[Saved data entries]
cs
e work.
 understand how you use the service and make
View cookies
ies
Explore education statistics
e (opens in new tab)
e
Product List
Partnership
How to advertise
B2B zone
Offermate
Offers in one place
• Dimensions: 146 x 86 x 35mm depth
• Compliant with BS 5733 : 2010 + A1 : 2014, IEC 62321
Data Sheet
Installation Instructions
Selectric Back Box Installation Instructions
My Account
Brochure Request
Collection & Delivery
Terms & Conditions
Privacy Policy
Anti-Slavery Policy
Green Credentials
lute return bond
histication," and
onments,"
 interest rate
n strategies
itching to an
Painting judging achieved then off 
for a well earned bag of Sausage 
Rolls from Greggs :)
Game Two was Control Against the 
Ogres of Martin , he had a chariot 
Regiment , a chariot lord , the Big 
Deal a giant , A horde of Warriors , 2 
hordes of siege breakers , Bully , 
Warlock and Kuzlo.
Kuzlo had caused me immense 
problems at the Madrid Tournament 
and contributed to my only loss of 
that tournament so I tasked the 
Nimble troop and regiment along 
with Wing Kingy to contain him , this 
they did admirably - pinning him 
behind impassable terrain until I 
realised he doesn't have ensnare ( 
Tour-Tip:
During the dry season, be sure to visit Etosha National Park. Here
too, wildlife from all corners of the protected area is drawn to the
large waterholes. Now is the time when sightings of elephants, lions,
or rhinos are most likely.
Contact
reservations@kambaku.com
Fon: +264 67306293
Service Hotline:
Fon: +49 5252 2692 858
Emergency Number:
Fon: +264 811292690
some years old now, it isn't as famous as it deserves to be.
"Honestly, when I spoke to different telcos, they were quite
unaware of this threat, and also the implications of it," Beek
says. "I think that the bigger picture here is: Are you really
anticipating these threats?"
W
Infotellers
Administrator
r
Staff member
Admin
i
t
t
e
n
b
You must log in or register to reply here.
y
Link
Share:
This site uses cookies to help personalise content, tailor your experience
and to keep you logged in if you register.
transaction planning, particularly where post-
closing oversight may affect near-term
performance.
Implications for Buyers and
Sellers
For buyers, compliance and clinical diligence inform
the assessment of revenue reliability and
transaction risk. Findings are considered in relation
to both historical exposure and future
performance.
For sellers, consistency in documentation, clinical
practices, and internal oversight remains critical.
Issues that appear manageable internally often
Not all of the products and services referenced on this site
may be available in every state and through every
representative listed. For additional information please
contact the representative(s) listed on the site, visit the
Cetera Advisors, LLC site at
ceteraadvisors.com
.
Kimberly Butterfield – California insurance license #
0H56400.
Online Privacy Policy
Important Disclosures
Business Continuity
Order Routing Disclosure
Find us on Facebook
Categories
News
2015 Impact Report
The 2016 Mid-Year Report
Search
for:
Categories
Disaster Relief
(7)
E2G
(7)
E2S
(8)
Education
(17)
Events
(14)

■ What you will do
In the records above, find each line with the string "Policy" and list it.

■ Output of the task
Privacy Policy
Anti-Slavery Policy
Online Privacy Policy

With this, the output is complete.